The muscles in his jaw tighten as he gives a brief glance to Rowen and Lane.

A waitress pops up with two enormous platters, one in each hand. “Porterhouse?” She blinks those doe eyes innocently at the boy, and I take the giant slab of meat with a bone running through it like a fissure through my heart.

“I’ll help you with that.” I land the entire platter over Dexter’s shirt before reaching over and snatching a handful of mashed potatoes off his tie and smearing it over the top of his head. “That’s the least of what you deserve for what you’ve done to me. I said I loved you, Dexter!” I shout so loud my voice echoes off the ceiling, and it’s becoming increasingly clear that all eyes are fixed on me. “And you couldn’t say it back. Now I know why.”

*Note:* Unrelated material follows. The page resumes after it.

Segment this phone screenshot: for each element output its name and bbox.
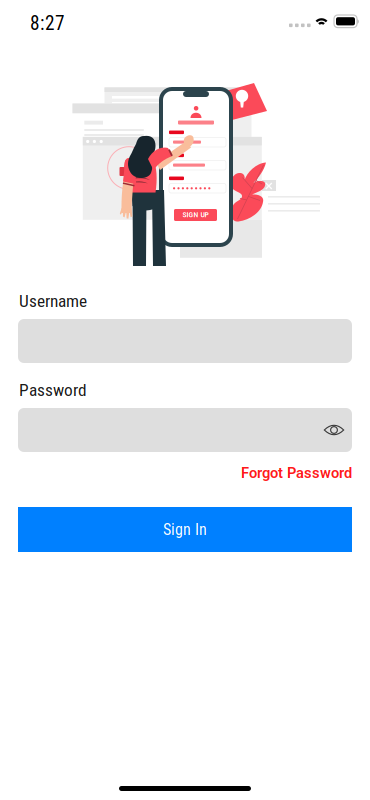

His eyes latch onto mine a moment, and if I didn’t know better, I’d say he was pissed, but I don’t care enough to decode his emotions. I take off for the front with Sophie and Vi in tow as we blow past the crowds and jump into Sophie’s car.

A hand thumps against the rear window, and I glance back to see the look of anguish in Dexter’s eyes as we pull away.

Good. I hope it hurts just like I feel—like hell.